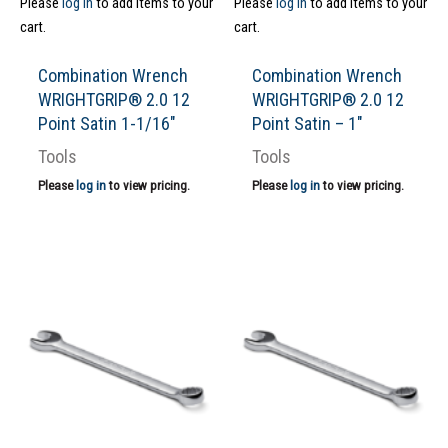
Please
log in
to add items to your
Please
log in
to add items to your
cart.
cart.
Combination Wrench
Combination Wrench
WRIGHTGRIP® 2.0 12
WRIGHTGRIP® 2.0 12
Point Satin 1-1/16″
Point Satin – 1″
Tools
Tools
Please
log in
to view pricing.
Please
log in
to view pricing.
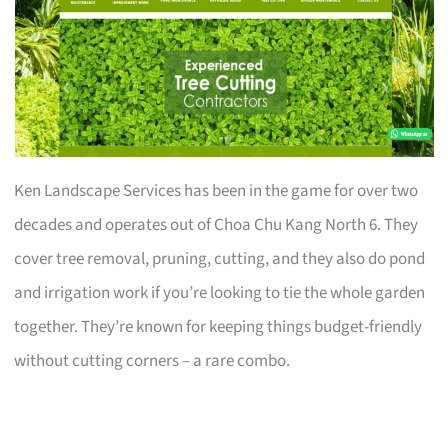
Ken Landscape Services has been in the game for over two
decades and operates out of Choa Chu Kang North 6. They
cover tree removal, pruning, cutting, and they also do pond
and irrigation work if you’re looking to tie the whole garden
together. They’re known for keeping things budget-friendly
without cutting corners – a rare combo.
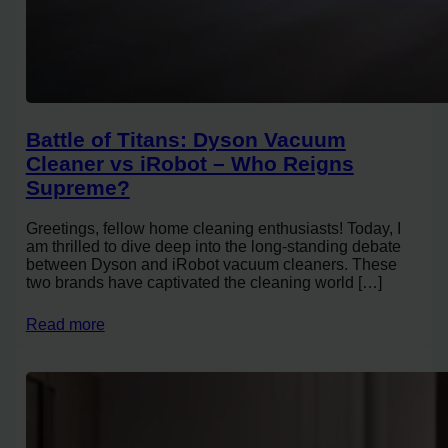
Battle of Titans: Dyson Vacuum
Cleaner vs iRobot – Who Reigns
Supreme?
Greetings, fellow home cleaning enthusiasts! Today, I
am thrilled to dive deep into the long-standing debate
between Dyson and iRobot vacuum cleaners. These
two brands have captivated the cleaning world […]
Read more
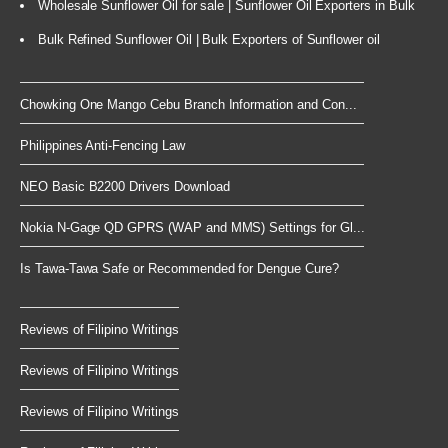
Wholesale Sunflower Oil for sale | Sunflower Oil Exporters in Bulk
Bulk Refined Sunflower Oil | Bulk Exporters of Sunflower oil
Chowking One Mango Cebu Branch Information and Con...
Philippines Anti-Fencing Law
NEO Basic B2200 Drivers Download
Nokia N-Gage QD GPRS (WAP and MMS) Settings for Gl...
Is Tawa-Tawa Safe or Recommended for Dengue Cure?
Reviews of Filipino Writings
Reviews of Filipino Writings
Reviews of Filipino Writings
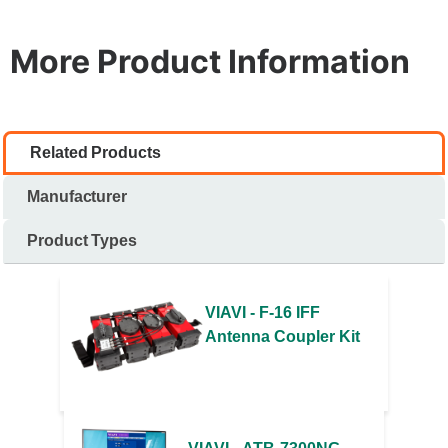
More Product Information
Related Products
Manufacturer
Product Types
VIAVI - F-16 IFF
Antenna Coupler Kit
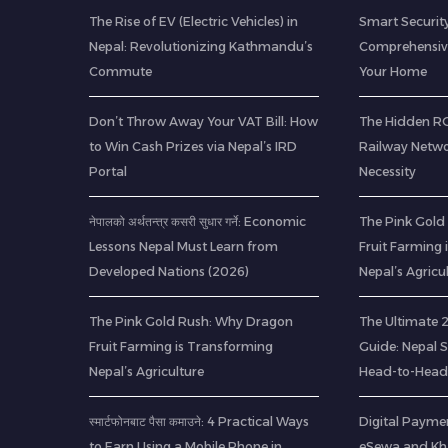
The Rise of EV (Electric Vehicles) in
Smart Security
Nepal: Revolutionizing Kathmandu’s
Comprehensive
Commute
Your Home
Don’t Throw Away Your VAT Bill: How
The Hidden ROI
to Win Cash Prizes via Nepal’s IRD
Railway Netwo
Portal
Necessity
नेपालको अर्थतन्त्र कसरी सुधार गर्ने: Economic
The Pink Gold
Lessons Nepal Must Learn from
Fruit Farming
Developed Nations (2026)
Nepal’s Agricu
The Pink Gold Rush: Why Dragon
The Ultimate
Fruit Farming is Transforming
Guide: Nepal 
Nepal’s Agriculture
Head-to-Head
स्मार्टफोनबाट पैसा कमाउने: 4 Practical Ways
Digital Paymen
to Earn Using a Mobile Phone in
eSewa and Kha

___

#### Task details:
The lines you need are those with the word "cleaning"; list them from the entries.

#### Answer section:
Greetings, fellow home cleaning enthusiasts! Today, I
two brands have captivated the cleaning world […]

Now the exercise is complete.